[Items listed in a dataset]
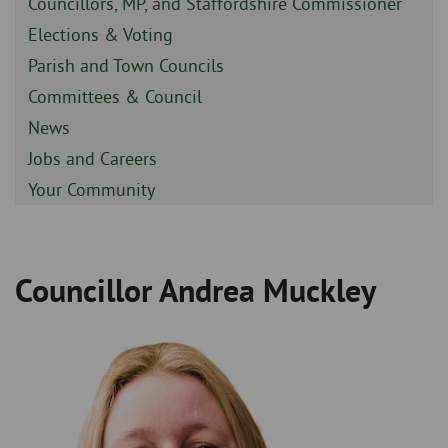
Sidebar
Councillors, MP, and Staffordshire Commissioner
-
Sidebar
Elections & Voting
-
Sidebar
Parish and Town Councils
-
Sidebar
Committees & Council
-
Sidebar
News
-
Sidebar
Jobs and Careers
-
Sidebar
Your Community
-
Councillor Andrea Muckley
Breadcrumb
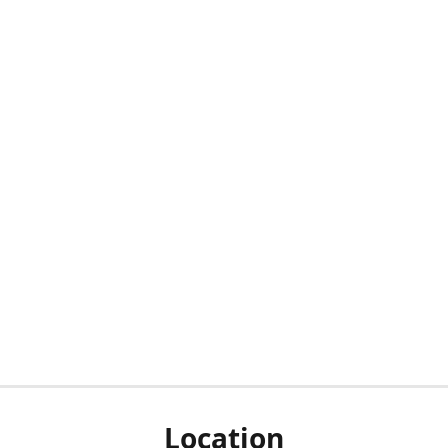
Location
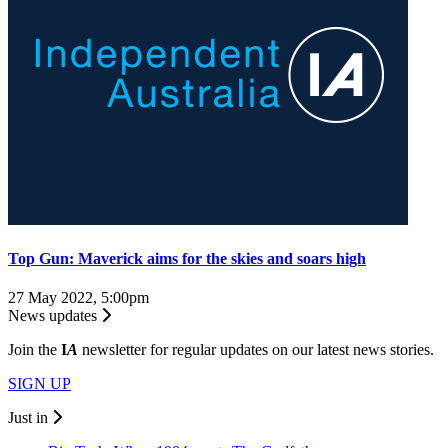
Top Gun: Maverick aims for the skies and soars high
27 May 2022, 5:00pm
News updates
Join the
I
A
newsletter for regular updates on our latest news stories.
SIGN UP
Just in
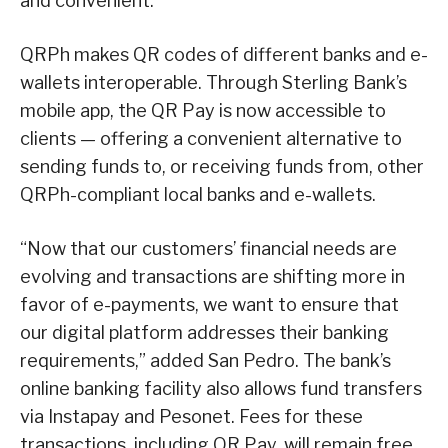
and convenient.
QRPh makes QR codes of different banks and e-
wallets interoperable. Through Sterling Bank’s
mobile app, the QR Pay is now accessible to
clients — offering a convenient alternative to
sending funds to, or receiving funds from, other
QRPh-compliant local banks and e-wallets.
“Now that our customers’ financial needs are
evolving and transactions are shifting more in
favor of e-payments, we want to ensure that
our digital platform addresses their banking
requirements,” added San Pedro. The bank’s
online banking facility also allows fund transfers
via Instapay and Pesonet. Fees for these
transactions, including QR Pay, will remain free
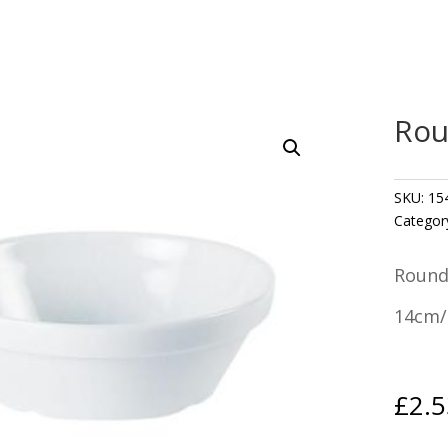
Rou
SKU:
15
Categor
Round
14cm/5
£
2.5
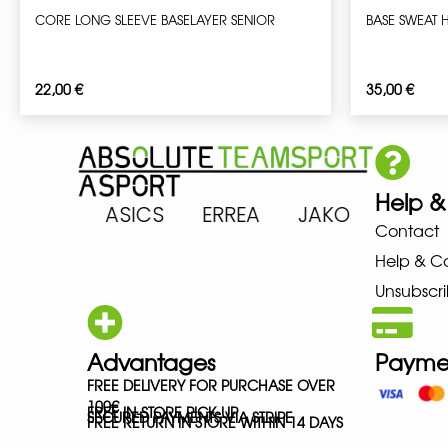
CORE LONG SLEEVE BASELAYER SENIOR
BASE SWEAT 
22,00
€
35,00
€
Help &
ARENA ASICS ERREA JAKO MIZ
Contact
Help & C
Unsubscri
Advantages
Payme
FREE DELIVERY FOR PURCHASE OVER
100€
FREE IN-STORE PICK-UP
SECURED PAYMENTS VIA STRIPE
FREE RETURN IN STORE WITHIN 14 DAYS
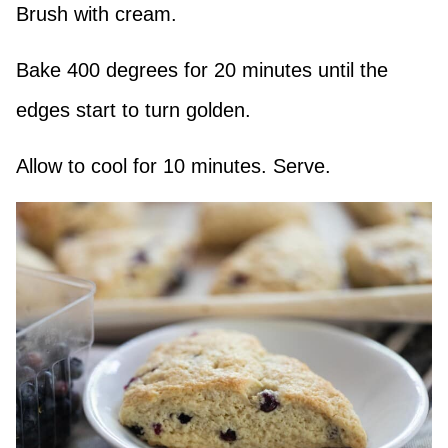
Brush with cream.
Bake 400 degrees for 20 minutes until the
edges start to turn golden.
Allow to cool for 10 minutes. Serve.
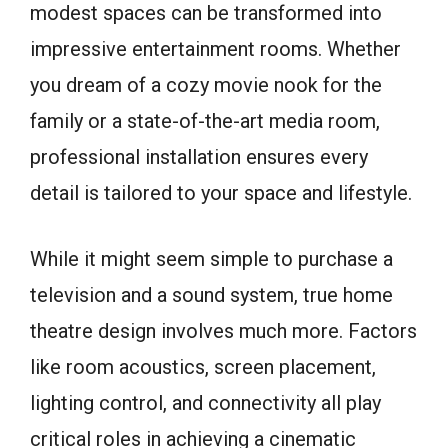
modest spaces can be transformed into
impressive entertainment rooms. Whether
you dream of a cozy movie nook for the
family or a state-of-the-art media room,
professional installation ensures every
detail is tailored to your space and lifestyle.
While it might seem simple to purchase a
television and a sound system, true home
theatre design involves much more. Factors
like room acoustics, screen placement,
lighting control, and connectivity all play
critical roles in achieving a cinematic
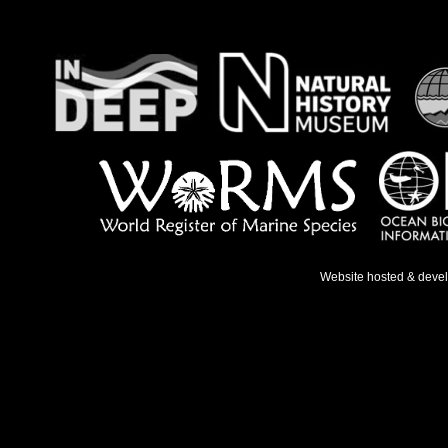
Website hosted & deve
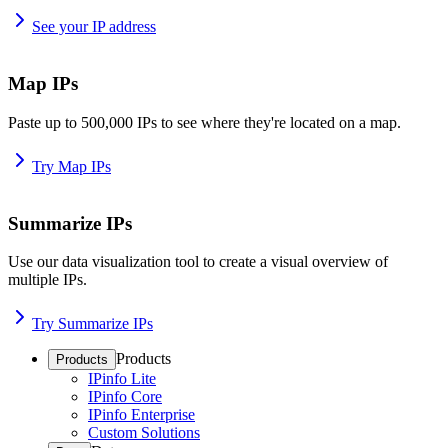
See your IP address
Map IPs
Paste up to 500,000 IPs to see where they're located on a map.
Try Map IPs
Summarize IPs
Use our data visualization tool to create a visual overview of
multiple IPs.
Try Summarize IPs
Products
Products
IPinfo Lite
IPinfo Core
IPinfo Enterprise
Custom Solutions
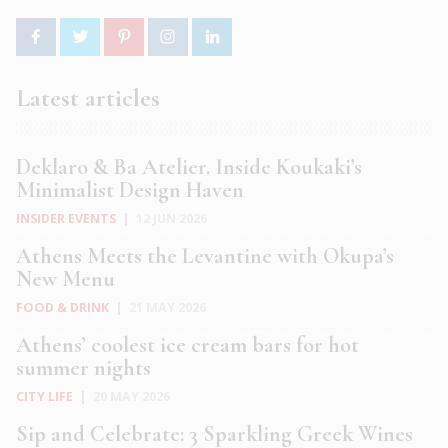
Latest articles
Deklaro & Ba Atelier. Inside Koukaki’s
Minimalist Design Haven
INSIDER EVENTS
|
12 JUN 2026
Athens Meets the Levantine with Okupa’s
New Menu
FOOD & DRINK
|
21 MAY 2026
Athens’ coolest ice cream bars for hot
summer nights
CITY LIFE
|
20 MAY 2026
Sip and Celebrate: 3 Sparkling Greek Wines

#### Directions:
Starting with the line that holds "IPinfo Enterprise", return each line exactly through the final line of the entries above; pictures are not part of the output.

#### Your response:
IPinfo Enterprise
Custom Solutions
Latest articles
Deklaro & Ba Atelier. Inside Koukaki’s
Minimalist Design Haven
INSIDER EVENTS
|
12 JUN 2026
Athens Meets the Levantine with Okupa’s
New Menu
FOOD & DRINK
|
21 MAY 2026
Athens’ coolest ice cream bars for hot
summer nights
CITY LIFE
|
20 MAY 2026
Sip and Celebrate: 3 Sparkling Greek Wines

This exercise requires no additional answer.